The uncomfortable truth about LLMs: you can’t explain the model, so you must explain the system
A lot of enterprise marketing implies that “better models” will dissolve governance problems. In practice, LLM opacity is not a bug you patch. It’s a constraint you design around.
Muehmel is direct: “There are limits because the LLM itself is not explainable in the strict sense. We cannot say exactly why one input led to one output.” The workable compromise is transparency around the workflow: inputs, prompts, outputs, and downstream use.
“But in some cases that is acceptable if it is only one step in a broader process and the overall system is transparent. If you know what went in, what the request was, what came out, and how it is used, you can decide whether you accept that lack of explainability for that step within a given use case.”

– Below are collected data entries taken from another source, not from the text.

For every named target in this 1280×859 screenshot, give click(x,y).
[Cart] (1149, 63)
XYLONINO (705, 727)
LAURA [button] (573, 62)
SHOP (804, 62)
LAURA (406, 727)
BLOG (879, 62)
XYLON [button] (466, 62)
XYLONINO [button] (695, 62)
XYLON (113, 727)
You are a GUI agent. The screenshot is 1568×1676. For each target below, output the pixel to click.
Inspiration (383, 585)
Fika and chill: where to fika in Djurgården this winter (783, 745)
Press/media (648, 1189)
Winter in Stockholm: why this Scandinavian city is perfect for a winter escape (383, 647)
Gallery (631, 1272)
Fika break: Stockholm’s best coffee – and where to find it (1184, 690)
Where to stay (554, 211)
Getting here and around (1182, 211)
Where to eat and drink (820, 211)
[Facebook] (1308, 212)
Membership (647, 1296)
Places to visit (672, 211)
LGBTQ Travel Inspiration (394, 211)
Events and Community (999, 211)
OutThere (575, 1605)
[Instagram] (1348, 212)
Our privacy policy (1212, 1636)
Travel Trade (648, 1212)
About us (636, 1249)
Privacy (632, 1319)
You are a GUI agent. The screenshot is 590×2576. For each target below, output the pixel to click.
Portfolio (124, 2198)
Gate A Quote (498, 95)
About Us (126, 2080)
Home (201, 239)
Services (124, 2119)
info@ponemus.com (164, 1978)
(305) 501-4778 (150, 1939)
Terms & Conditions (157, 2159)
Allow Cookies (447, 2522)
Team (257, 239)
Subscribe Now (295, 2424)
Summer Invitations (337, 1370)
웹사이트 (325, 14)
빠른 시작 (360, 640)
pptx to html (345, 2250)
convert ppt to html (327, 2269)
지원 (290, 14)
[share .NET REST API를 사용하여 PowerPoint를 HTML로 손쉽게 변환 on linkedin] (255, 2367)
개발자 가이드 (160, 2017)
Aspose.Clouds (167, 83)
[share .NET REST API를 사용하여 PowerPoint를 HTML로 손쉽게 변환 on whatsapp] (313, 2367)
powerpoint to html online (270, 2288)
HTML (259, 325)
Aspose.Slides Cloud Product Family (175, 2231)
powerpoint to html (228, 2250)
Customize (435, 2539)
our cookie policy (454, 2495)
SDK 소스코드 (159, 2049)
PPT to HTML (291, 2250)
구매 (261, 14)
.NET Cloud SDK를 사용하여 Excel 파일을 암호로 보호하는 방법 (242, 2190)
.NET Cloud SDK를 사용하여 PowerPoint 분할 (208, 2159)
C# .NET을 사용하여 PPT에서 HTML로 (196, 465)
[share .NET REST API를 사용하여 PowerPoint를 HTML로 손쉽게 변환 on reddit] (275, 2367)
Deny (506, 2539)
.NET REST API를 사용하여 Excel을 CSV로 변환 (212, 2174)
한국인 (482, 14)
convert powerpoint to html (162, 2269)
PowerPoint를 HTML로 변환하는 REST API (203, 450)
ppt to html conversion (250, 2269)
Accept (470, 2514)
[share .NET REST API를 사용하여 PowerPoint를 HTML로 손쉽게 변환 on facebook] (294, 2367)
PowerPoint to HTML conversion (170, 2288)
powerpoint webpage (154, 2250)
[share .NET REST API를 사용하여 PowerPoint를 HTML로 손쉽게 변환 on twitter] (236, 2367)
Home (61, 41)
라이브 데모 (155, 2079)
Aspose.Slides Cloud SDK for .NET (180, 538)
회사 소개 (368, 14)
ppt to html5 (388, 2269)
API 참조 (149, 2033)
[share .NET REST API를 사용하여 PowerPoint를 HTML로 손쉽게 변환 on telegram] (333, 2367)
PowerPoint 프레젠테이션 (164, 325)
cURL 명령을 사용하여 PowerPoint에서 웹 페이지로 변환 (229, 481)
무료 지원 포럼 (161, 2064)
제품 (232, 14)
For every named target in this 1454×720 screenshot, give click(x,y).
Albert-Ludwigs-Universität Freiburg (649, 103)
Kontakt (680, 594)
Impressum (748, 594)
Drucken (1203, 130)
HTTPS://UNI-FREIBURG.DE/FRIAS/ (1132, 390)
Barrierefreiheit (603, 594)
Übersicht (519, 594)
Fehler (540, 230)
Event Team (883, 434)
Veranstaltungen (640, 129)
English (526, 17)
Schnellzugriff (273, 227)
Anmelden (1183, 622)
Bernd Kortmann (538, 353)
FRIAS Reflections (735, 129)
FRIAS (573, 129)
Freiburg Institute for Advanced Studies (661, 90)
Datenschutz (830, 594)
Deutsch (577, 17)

When systems get more autonomous, the “kill switch” stops being a metaphor and becomes a requirement: “It is essential that organisations can turn off these systems at any time if necessary. We also see designs where systems are taken offline automatically if performance goes far out of bounds and creates significant liability or danger.”
Kurt Muehmel, Head of AI Strategy at Dataiku
The biggest reason enterprises are moving cautiously isn’t fear of the future. It’s fear of the contract they’ve already signed. “Where things are today is that the enterprise providing the final service, such as the bank, is responsible. This is one reason banks and other enterprises are moving relatively slowly: they are carrying the liability. AI providers are often disclaiming responsibility in contracts, and enterprises need to review those contracts very carefully.”
That line explains the market’s shape: pilots proliferate, but production roll-outs narrow to low-blast-radius workflows until traceability, monitoring, and rollbacks are real, not promised.
The winners won’t be the loudest “agentic” teams; they’ll be the most governable
Dataiku’s AI Factory Accelerator lands in a market where “agentic AI” is colliding with the oldest enterprise constraint of all: accountability. The platform narrative is getting louder, not because companies love platforms, but because platforms are where you can enforce the controls that determine whether AI expands or gets quarantined.
The honest bet isn’t perfect explainability. It is a bounded opacity. It is infrastructure for trust, especially in regulated industries where sovereignty and auditability shape what can be deployed at all. “Putting governance in place is like paving a highway. It takes effort upfront, but then you can move quickly and reliably, rather than stumbling your way through deployment.”
The market test for “AI factory” promises is simple: not how fast you can demo an agent, but how fast you can ship one with traceability, monitoring, and an exit hatch. And in the end, adoption will still hinge on measurable outcomes, not productivity folklore. “Where organisations succeed in proving AI is delivering is when they can point to very specific use cases where a core process changed, and the business impact is measurable: more revenue generated or losses reduced. Without that level of specificity, ‘everyone is a bit more efficient’ will not cover it.”
The next wave of enterprise AI won’t be won by intelligence alone. It will be won by governed intelligence, systems you can trace, justify, and shut down before they become tomorrow’s headline.